**RECORDS SHOWN**
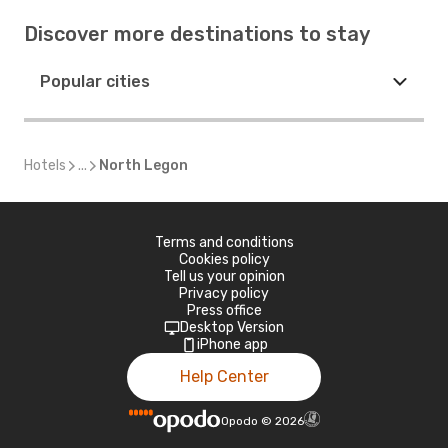
Discover more destinations to stay
Popular cities
Hotels
...
North Legon
Terms and conditions
Cookies policy
Tell us your opinion
Privacy policy
Press office
Desktop Version
iPhone app
Help Center
Opodo
©
2026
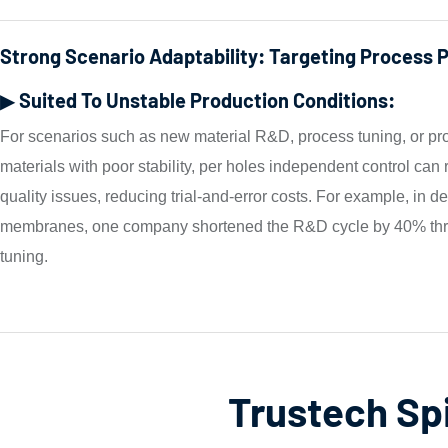
Strong Scenario Adaptability: Targeting Process 
▶ Suited To Unstable Production Conditions:
For scenarios such as new material R&D, process tuning, or pr
materials with poor stability, per holes independent control can
quality issues, reducing trial-and-error costs. For example, in 
membranes, one company shortened the R&D cycle by 40% thr
tuning.
Trustech Sp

**ACTIVITY**
Please print each entry exactly as it stands, without the pictures.

**SOLUTION TO THE PROBLEM**
Discover more destinations to stay
Popular cities
Hotels
...
North Legon
Terms and conditions
Cookies policy
Tell us your opinion
Privacy policy
Press office
Desktop Version
iPhone app
Help Center
Opodo
©
2026
Strong Scenario Adaptability: Targeting Process 
▶ Suited To Unstable Production Conditions:
For scenarios such as new material R&D, process tuning, or pr
materials with poor stability, per holes independent control can
quality issues, reducing trial-and-error costs. For example, in 
membranes, one company shortened the R&D cycle by 40% thr
tuning.
Trustech Sp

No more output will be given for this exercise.